Suara telepon pun berubah jadi nada sibuk, pertanda Rika menutup ponselnya.

"Aaargh!" Satria berteriak frustasi.

Rasa rindu menghantam jiwanya, menyiksa batin hingga terasa sampai ke relung hati yang paling dalam. Walau bagaimanapun Rika adalah wanita yang telah mengisi hari-hari bersama dengannya. Apalagi Satria sebenarnya bukanlah tipe yang tidak setia. Baginya janji menjaga wanita yang dinikahinya adalah janji yang tidak pantas untuk dipermainkan.
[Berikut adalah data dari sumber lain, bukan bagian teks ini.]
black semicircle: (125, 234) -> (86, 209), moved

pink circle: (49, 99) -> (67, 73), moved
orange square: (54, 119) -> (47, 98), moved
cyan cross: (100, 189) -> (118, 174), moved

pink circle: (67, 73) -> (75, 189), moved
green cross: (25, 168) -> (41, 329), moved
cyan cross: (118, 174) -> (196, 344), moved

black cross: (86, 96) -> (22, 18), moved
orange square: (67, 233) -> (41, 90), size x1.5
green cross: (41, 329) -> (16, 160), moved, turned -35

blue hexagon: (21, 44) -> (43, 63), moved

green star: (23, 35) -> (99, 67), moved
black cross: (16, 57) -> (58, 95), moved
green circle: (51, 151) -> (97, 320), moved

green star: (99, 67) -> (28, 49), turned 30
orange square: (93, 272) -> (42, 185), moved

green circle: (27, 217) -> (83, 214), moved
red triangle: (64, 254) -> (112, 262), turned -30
Sebuah janji laki-laki yang harus diperjuangkan hingga akhir hayat. Tekadnya sudah bulat. Dia akan segera pulang untuk menemui Rika dan Dyah, agar kewarasannya kembali. Agar dia ingat bahwa ada Rika dan Dyah yang menjadi tanggung jawabnya. Bahwa Dyah dan Rika adalah rumahnya. Tempat dia kembali.

Sedangkan saat ini, perasaannya mulai gamang, bahkan bimbang. Bagaimana tidak? Saat ini Satria merasakan hatinya mulai terikat pada Natasha. Ada rasa seperti mencemaskan istrinya itu jika tengah ada bahaya yang mengancam atau Natasha tengah mengalami hal-hal yang tidak menyenangkan hatinya. Hal itu justru membuat Satria gelisah. Itu artinya hati lelaki itu telah menjadikan Natasha sebagai wanita yang sangat penting posisinya di hati Satria. Lalu bagaimana dengan Rika? Tidak mungkin Satria menduakannya. Jika saja dia bisa menukar pernikahan ini dengan materi, dia akan melakukannya. Meninggalkan Natasha dan kembali seutuhnya pada Rika. Akan tetapi, semuanya tidaklah semudah itu. Apalagi saat ini, Natasha telah menyerahkan mahkotanya kepada Satria. Lelaki itu semakin galau dengan perasaannya. Dia merasa bersalah pada Natasha, membuatnya terus menghindari Natasha. Ditambah lagi, Satria merasa bersalah juga pada Rika karena telah mengkhianati pernikahan mereka. Namun, di sisi lain Satria menjadi iba pada Natasha.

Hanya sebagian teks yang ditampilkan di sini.